Anxiety attacks can happen for so long that you start to feel dizzy because you can’t catch your breath. It’s helpful to think “in” and count to 7, then “out” and count to 7. If you focus your mind on breathing, it can help you come out of the anxiety rush and back into a calmer mindset. There are apps out there that can also help. If you just search “breathing” or “anxiety” in the app store, there are some very helpful ones. Just sit down somewhere and completely focus on breathing.

3. Get out of the classroom.

This is a huge one, at least for me. Especially if the room feels like it’s closing in on you. If you can get to your own space, your classmates will not see and it’s a lot easier to calm down if you aren’t confined to just one seat or spot. If your school doesn’t have hall monitors, or staff that goes in the hallways often, walk around! One time, I walked around my school for 30 minutes. When my friends text me asking, “Why are you gone for so long?” I either do not respond, respond with, “I’m fine, just walking off stress,” or depending on the person, tell them I’m having an anxiety attack. “Walking it off” helps so much. Another option is going to the bathroom and just sitting down. I have found sitting on the cold floor of the bathroom can help a lot. And if someone is in there, you can just lock yourself in one of the stalls and calm down.

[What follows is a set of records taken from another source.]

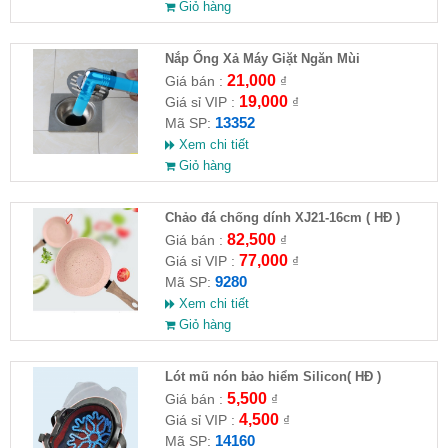
Giỏ hàng
Nắp Ống Xả Máy Giặt Ngăn Mùi
21,000
Giá bán :
₫
19,000
Giá sỉ VIP :
₫
13352
Mã SP:
Xem chi tiết
Giỏ hàng
Chảo đá chống dính XJ21-16cm ( HĐ )
82,500
Giá bán :
₫
77,000
Giá sỉ VIP :
₫
9280
Mã SP:
Xem chi tiết
Giỏ hàng
Lót mũ nón bảo hiểm Silicon( HĐ )
5,500
Giá bán :
₫
4,500
Giá sỉ VIP :
₫
14160
Mã SP:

4. Find a teacher you can trust.

This has been one of the best things that has happened to me. I have two teachers who know I get anxiety attacks and it has been so beneficial. I went half of this school year without them knowing, but I got an anxiety attack that was so bad I felt like I couldn’t stop it. So I went to a teacher who I trusted (it was actually a student teacher for the class I was in) and she helped so much. I told a different teacher when I was having an attack again who really helped me. Actually, just today, I was having an anxiety attack and I went to one of these teachers. Even though they had a class, they told me just to go into their office and sit down and they would come in when they can. It helps so much just knowing someone at school who is a teacher is looking out for you. I was in that room for 30 minutes and they even talked to the teacher that I had during that time so I wouldn’t have to worry about that. Telling those two teachers has been the most beneficial thing I have done for my anxiety. I have felt like I was annoying them. I have said this so many times to a teacher and she always says, “You will never annoy me over something you can’t control.”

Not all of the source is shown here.